Murray Hill moved for summary judgment dismissing HRC's common-law indemnification and contribution causes of action, arguing that the plaintiff's alleged brain injury was not a grave injury as defined in Workers' Compensation Law § 11. The Supreme Court granted Murray Hill's motion. The HRC defendants thereafter moved for leave to renew and reargue their opposition to the summary judgment motion, submitting, among other things, evidence from the plaintiff's doctors shedding additional light on the nature and severity of the plaintiff's alleged brain injury. The Supreme Court denied that branch of the HRC defendants' motion which was for leave to renew and, in effect, upon reargument, adhered to its original determination.

Where, as here, there is no written contract entered into prior to the accident or occurrence by which the employer had expressly agreed to contribution or indemnification of the claimant, an employer may be held liable for contribution or indemnification only if the employee has sustained a "grave injury" within the meaning of the Workers' Compensation Law (Workers' Compensation Law § 11; see Fleming v Graham, 10 NY3d 296, 299 [2008]). "Grave injuries are those injuries that are listed in the statute and are determined to be permanent" (Persaud v Bovis Lend Lease, Inc., 93 AD3d 831, 832 [2012]). One such enumerated injury is an "acquired injury to the brain caused by an external physical force resulting in permanent total disability" (Workers' Compensation Law § 11). A "permanent total disability" requires a showing that the injured employee is no longer employable "in any capacity" (Rubeis v Aqua Club, Inc., 3 NY3d 408, 412 [2004]; see Cueto v Hamilton Plaza Co., Inc., 67 AD3d 722, 724 [2009]).

Here, in effect, upon reargument, the Supreme Court properly adhered to its original determination granting Murray Hill's motion for summary judgment. Murray Hill made a prima facie showing of entitlement to judgment as a matter of law by establishing that the plaintiff's alleged brain injury did not constitute a grave injury within the meaning of Workers' Compensation Law § 11 (see Purcell v Visiting Nurses Found. Inc., 127 AD3d 572, 574 [2015]; Fried v Always Green, LLC, 77 AD3d 788, 790 [2010]). In opposition, the HRC defendants failed to raise a triable issue of fact (see Aramburu v Midtown W. B, LLC, 126 AD3d 498, 501 [2015]; Anton v West Manor Constr. Corp., 100 AD3d 523, 524 [2012]; Fried v Always Green, LLC, 77 AD3d at 790).

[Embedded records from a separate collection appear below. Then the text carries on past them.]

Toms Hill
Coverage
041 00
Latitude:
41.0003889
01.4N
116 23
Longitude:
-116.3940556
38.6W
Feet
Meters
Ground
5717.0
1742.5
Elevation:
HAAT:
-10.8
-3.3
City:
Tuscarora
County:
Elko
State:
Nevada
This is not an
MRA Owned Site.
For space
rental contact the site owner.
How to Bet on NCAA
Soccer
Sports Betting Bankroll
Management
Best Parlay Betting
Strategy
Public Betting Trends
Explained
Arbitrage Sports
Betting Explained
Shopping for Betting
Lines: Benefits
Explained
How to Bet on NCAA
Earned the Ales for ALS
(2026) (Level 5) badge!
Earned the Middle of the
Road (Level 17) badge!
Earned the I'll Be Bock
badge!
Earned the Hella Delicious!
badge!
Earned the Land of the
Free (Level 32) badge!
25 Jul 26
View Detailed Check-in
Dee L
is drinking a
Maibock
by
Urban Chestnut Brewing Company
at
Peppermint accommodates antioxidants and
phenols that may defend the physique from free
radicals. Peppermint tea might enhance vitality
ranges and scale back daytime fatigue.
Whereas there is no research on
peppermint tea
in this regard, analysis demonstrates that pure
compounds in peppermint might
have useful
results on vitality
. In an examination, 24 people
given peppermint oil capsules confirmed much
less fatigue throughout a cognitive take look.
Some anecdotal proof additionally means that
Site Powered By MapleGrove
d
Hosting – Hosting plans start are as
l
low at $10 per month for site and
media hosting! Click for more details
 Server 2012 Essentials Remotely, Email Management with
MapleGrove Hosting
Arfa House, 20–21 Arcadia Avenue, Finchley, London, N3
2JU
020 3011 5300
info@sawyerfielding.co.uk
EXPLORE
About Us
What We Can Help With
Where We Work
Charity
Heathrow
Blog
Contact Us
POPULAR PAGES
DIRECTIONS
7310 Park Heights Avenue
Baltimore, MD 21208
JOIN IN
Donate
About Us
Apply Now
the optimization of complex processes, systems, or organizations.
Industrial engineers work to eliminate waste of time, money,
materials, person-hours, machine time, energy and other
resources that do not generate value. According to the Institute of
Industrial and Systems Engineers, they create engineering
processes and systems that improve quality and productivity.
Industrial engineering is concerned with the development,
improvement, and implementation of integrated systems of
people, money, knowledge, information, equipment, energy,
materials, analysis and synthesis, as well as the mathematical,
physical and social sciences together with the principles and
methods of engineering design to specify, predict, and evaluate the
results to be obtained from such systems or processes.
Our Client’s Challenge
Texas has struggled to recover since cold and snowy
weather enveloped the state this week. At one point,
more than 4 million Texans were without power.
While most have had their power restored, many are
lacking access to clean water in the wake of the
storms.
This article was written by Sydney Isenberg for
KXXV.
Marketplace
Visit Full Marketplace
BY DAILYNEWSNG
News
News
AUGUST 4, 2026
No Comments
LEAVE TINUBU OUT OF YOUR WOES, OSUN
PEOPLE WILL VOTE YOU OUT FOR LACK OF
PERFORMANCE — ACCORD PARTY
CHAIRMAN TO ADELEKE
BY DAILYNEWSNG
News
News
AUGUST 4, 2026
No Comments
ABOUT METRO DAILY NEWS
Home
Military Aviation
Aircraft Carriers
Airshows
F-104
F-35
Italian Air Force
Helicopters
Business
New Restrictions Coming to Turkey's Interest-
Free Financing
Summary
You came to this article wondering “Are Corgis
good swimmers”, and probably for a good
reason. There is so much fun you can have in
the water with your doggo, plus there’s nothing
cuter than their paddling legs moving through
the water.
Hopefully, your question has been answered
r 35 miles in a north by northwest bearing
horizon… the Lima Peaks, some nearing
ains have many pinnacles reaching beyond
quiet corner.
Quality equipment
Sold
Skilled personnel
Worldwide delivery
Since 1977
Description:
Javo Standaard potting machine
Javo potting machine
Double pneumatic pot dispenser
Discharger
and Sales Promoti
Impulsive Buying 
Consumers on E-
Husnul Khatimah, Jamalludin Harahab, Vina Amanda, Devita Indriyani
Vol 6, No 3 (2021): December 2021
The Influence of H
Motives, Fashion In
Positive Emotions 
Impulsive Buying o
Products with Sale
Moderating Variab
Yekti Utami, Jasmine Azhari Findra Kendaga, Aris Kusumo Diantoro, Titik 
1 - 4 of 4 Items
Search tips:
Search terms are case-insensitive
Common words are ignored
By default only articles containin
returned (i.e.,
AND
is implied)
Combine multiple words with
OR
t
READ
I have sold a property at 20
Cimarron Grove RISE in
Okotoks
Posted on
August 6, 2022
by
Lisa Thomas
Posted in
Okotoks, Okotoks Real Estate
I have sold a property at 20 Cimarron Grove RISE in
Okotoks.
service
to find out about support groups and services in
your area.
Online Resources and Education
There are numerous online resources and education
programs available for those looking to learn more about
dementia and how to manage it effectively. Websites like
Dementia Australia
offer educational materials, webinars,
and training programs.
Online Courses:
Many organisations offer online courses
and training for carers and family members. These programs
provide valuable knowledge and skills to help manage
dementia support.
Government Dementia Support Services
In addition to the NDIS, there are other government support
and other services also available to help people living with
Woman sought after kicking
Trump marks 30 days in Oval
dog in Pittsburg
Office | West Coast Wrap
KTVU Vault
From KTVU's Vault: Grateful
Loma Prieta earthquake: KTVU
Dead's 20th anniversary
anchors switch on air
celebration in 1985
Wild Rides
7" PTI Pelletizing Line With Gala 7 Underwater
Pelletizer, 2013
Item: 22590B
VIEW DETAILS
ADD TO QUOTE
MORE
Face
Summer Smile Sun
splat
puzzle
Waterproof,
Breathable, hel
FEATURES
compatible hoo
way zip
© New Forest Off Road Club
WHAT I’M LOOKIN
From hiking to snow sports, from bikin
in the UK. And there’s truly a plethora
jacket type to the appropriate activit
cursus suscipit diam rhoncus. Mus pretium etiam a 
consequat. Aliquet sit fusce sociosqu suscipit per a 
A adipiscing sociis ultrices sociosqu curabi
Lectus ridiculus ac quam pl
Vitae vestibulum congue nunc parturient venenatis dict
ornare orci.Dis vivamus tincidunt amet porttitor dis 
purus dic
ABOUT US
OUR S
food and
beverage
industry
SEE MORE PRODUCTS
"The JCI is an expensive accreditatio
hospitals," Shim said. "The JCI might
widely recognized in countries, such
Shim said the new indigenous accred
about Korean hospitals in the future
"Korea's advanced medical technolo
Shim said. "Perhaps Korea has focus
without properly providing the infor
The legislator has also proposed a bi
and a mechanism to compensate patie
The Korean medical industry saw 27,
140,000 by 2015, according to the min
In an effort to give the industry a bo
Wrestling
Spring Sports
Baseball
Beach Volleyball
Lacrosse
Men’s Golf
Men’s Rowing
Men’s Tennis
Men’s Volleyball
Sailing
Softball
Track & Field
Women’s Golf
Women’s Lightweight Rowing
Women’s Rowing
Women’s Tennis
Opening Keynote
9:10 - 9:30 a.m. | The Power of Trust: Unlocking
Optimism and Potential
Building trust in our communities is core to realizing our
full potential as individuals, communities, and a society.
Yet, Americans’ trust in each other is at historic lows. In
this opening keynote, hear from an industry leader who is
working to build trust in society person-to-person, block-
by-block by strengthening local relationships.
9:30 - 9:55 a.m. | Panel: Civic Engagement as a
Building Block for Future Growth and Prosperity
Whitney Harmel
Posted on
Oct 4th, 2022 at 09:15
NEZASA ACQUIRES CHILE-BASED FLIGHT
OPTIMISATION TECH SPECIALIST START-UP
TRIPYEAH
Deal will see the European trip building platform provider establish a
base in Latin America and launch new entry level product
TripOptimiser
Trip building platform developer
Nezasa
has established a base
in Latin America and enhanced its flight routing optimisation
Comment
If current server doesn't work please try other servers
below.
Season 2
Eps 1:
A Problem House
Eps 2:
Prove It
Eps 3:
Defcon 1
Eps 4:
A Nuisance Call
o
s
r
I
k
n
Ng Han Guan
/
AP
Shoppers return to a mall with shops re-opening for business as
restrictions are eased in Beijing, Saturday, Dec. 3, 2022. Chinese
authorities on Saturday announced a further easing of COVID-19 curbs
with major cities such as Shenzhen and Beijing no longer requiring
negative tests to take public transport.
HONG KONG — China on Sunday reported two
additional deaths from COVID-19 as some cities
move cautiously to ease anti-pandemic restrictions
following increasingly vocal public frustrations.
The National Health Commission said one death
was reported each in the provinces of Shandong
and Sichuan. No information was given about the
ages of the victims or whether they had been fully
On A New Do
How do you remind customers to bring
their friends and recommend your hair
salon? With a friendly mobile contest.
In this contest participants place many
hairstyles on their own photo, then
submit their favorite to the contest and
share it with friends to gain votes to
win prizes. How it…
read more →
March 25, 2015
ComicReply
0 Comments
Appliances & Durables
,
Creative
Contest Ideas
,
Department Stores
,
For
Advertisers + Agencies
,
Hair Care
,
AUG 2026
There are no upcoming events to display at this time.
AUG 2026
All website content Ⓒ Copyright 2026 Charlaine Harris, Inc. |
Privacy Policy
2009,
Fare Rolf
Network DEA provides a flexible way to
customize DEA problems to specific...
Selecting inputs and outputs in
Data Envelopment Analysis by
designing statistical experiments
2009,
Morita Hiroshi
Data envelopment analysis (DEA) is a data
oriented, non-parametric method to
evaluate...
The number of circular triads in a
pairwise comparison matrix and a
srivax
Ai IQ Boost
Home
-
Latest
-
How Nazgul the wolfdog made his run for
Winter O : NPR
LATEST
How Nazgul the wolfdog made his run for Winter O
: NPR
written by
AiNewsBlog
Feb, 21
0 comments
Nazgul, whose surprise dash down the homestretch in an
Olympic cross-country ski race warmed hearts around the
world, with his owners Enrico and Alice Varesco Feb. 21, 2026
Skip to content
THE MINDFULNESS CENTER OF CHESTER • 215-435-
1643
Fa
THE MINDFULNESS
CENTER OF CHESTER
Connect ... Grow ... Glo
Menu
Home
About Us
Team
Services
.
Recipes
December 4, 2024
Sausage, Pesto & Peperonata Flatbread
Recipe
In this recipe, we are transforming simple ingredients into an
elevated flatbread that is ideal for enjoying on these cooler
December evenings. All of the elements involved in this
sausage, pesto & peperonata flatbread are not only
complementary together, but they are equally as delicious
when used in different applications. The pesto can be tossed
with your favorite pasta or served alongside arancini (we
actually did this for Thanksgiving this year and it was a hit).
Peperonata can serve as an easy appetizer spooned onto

The Supreme Court providently exercised its discretion in denying that branch of the HRC defendants' motion which was for leave to renew their opposition to Murray Hill's motion for summary judgment. A motion for leave to renew "shall be based upon new facts not offered on the prior motion that would change the prior determination" (CPLR 2221 [e] [2]) and "shall contain reasonable justification for the failure to present such facts on the prior motion" (CPLR 2221 [e] [3]). Here, to the extent that the HRC defendants presented new facts and a reasonable justification for failing to present such facts in their initial opposition, they failed to demonstrate that the allegedly new evidence would have changed the prior determination (see Weisz v Weisz, 123 AD3d 917, 919 [2014]). Specifically, the HRC defendants' evidence was not sufficient to create a triable issue of fact as to whether the plaintiff is not employable "in any capacity" as a result of his purported brain injury (Rubeis v Aqua Club, Inc., 3 NY3d at 417; see Aramburu v Midtown W. B, LLC, 126 AD3d at 501; Anton v West Manor Constr. Corp., 100 AD3d at 524; Galindo v Dorchester Tower Condominium, 56 AD3d 285, 286 [2008]).

The parties' remaining contentions are either academic in light of our determination or without merit. Rivera, J.P., Chambers, Duffy and Barros, JJ., concur.